Con el objetivo de corregir desequilibrios fiscales, el ejecutivo optó por herramientas drásticas como recortes significativos en el gasto público, describiendo estas acciones con metáforas llamativas como «motosierra» y «licuadora». Paralelamente, se planteó una estrategia para la reducción de la inflación que incluye la corrección de precios relativos. Sin embargo, mientras las finanzas públicas reciben toda la atención, el impacto de estas políticas en la producción y el empleo comienza a suscitar preocupaciones serias.

La Comisión Económica para América Latina y el Caribe (CEPAL) proyectó que, a diferencia de sus vecinos regionales, Argentina enfrentará una contracción económica del 3% en 2024, un indicativo claro de las dificultades que persisten. Estos pronósticos emergen en un contexto donde la caída de sectores clave como la industria y la construcción, junto con un consumo debilitado por la disminución del poder adquisitivo de los salarios, configuran un escenario de recesión extendida.

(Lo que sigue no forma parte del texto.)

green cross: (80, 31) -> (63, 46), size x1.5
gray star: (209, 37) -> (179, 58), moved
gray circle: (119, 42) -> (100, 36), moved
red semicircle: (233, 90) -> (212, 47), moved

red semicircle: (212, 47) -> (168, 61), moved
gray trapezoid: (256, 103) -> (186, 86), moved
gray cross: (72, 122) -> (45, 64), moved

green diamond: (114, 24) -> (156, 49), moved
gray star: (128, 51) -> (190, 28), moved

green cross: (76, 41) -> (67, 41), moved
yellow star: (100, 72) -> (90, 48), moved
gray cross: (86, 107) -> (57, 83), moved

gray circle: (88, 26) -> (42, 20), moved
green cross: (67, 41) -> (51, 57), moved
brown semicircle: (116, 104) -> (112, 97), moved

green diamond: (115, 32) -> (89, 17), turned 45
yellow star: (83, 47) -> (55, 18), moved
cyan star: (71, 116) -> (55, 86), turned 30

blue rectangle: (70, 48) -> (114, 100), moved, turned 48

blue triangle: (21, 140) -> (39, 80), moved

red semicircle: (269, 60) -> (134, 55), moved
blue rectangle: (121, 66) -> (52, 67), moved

Así las cosas, las estadísticas más recientes muestran una caída marcada en estos sectores, y los economistas consultados sugieren que la esperada recuperación económica no se materializará en forma de «V», es decir, no habrá un rebote rápido y vigoroso. Incluso los más optimistas anticipan una recuperación lenta y progresiva, sin alejarse significativamente de los niveles mínimos actuales.

Este enfoque económico, que privilegia la estabilidad fiscal sobre la dinámica productiva, podría requerir ajustes para fomentar un crecimiento más equilibrado. Sin medidas que impulsen la producción y el consumo, el riesgo de un estancamiento prolongado es tangible, lo que podría repercutir no solo en el plano económico, sino también en el social.